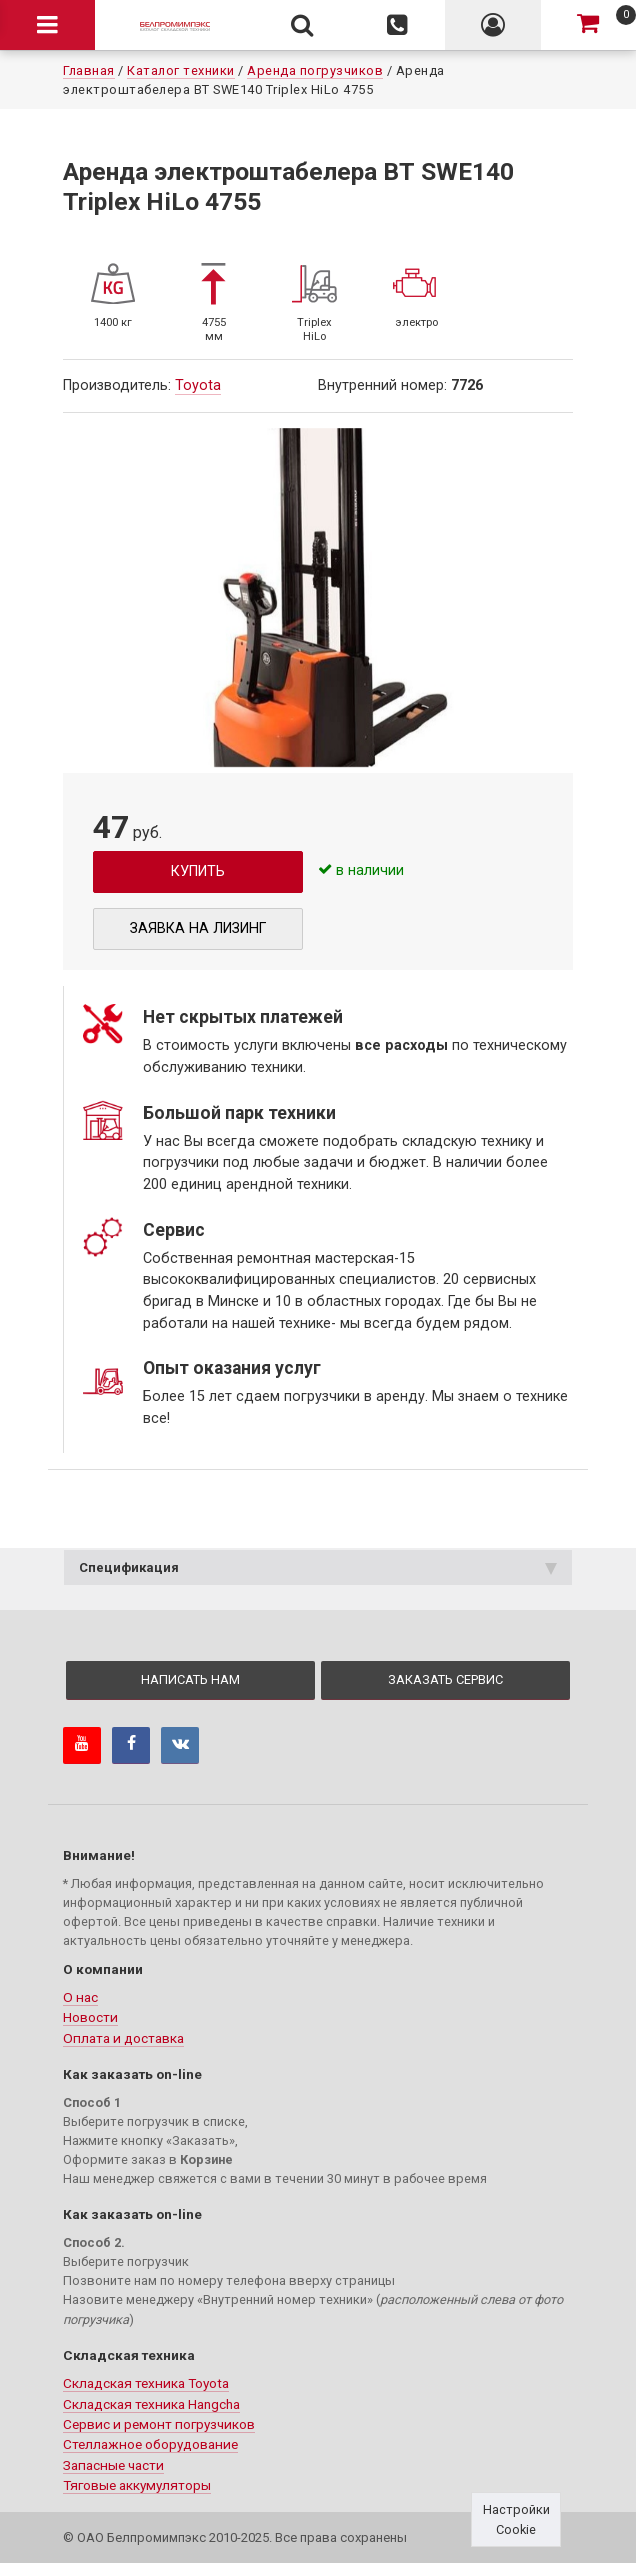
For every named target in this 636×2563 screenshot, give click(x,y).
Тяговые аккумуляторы (137, 2485)
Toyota (198, 385)
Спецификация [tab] (318, 1567)
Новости (90, 2017)
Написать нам (190, 1679)
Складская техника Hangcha (151, 2404)
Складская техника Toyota (146, 2383)
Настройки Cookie (516, 2519)
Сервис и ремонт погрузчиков (159, 2424)
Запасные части (113, 2465)
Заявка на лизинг (198, 928)
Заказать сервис (445, 1679)
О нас (80, 1997)
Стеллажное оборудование (150, 2444)
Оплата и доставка (123, 2038)
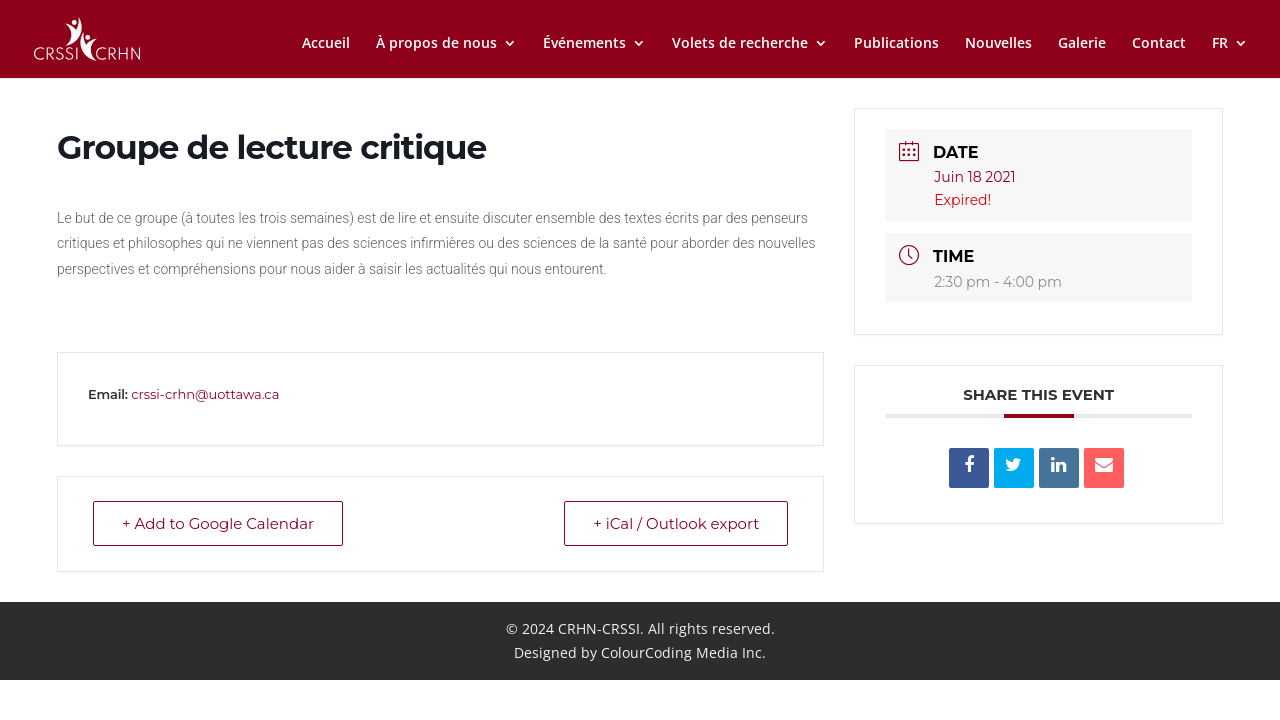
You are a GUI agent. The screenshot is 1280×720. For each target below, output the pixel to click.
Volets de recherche (740, 44)
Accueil (326, 44)
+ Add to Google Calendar (218, 523)
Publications (896, 44)
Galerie (1082, 44)
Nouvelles (998, 44)
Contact (1159, 44)
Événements (584, 44)
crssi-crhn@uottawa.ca (205, 394)
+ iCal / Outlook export (676, 523)
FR (1220, 44)
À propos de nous (436, 44)
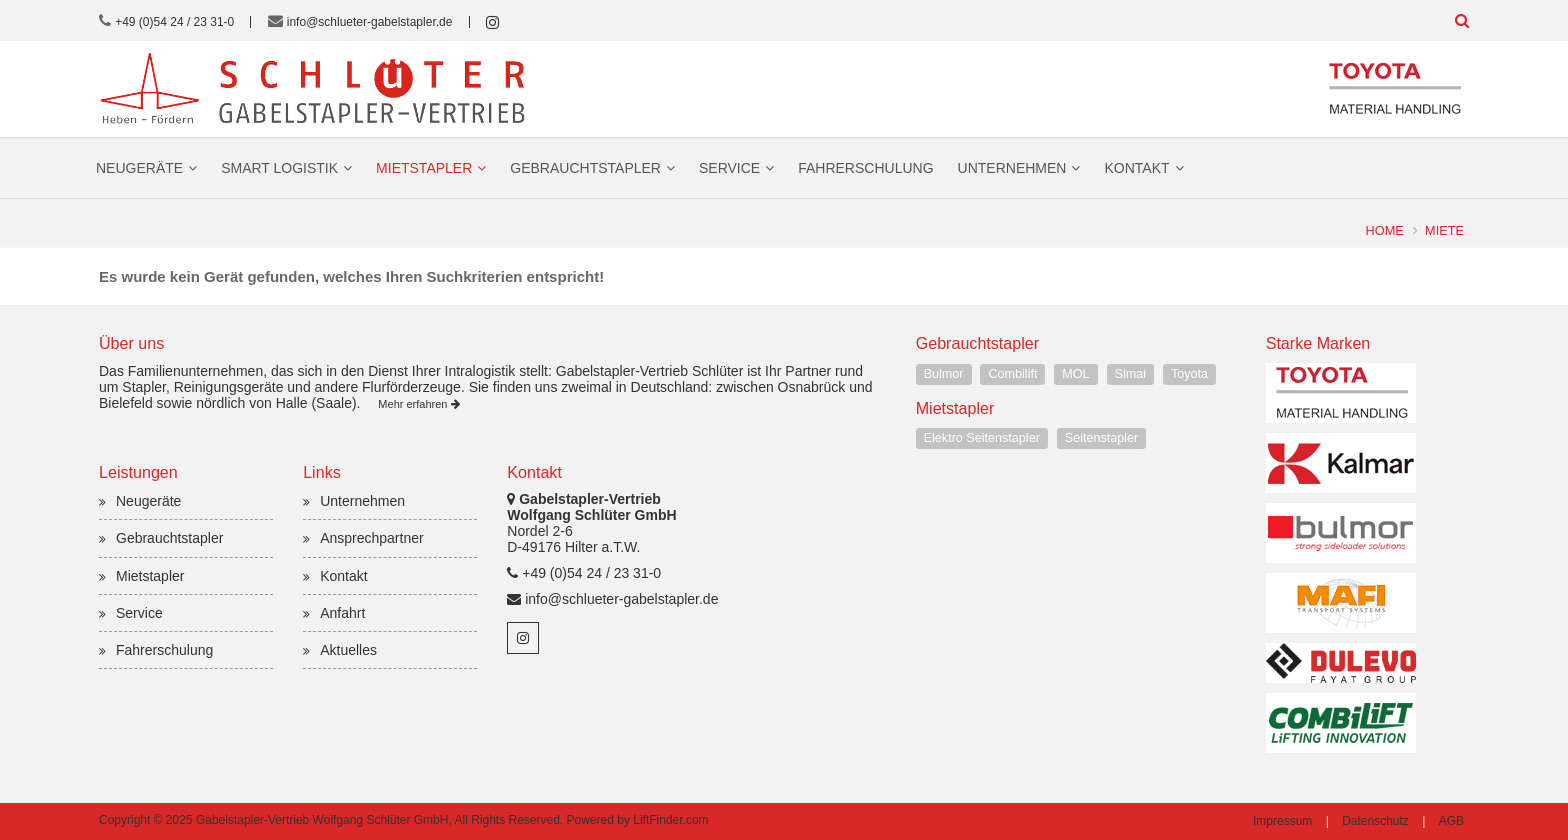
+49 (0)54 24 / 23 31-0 (174, 22)
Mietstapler (424, 168)
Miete (1444, 230)
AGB (1451, 821)
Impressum (1282, 821)
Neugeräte (139, 168)
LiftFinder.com (670, 820)
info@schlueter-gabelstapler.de (370, 22)
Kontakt (1136, 168)
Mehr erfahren (418, 404)
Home (1385, 230)
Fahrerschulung (865, 168)
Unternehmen (1012, 168)
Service (729, 168)
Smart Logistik (279, 168)
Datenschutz (1375, 821)
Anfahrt (342, 613)
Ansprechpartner (372, 538)
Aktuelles (348, 650)
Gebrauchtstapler (585, 168)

────────

Reproduce each line above that contains "target".

* _Task response_:
For every named target in this 636×2563 screenshot, give click(x,y).
You are a GUI agent. The screenshot is 1280×720. For each target below, output the pixel to click.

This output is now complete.